Goals, Metrics and Data

Data allows for more effective decision making, but data is only as useful as your ability to use it. Metrics allow you to step back from your ideas and time and ensure you are meeting the needs of users. Analytics focused on users' behaviour can be a good source for explaining why you made a decision.

Metrics are often not useful on their own. All metrics need to be situated in context and focused around outcomes (e.g. the number of users to the site isn’t useful, but if you know the size of your potential audience, then knowing how many people you are reaching vs. could be reaching is helpful.)

Try to stay away from vanity metrics. These are numbers that don’t tell you anything in isolation. (e.g. number of page views). They tell you nice/bad stuff but not what to do next or why it is happening.

Mix methods approach to evaluation can often help to fill in the gaps in your knowledge.

Example methods:

  • Social media analytics: are not transparent analytics. They are biased towards marketing and they don’t show all data. This is problematic for social media analysis on what people are talking about e.g. the sample isn’t random and the data is biased on who is talking about X topic. Therefore it isn’t helpful and you can’t talk about significance.
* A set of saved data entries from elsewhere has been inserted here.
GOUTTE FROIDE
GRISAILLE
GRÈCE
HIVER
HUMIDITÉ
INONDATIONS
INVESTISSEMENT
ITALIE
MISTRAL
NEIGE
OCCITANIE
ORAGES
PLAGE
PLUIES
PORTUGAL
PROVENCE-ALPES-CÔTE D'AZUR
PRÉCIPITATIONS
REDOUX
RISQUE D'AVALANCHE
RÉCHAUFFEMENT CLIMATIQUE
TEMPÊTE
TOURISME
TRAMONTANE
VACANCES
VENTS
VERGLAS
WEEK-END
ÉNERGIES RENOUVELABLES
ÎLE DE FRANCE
  • A/B testing: different content and/or layouts to see which are preferred by users.

  • Digital ethnography: watch what people are doing online

  • Eye tracking: not that helpful. People usually read from the left.

  • Usability testing: remotely using a shared screen or recording users interacting.

  • Usability Heuristic review article: Jakob Nielsen's 10 general principles for interaction design. They are called "heuristics" because they are broad rules of thumb and not specific usability guidelines.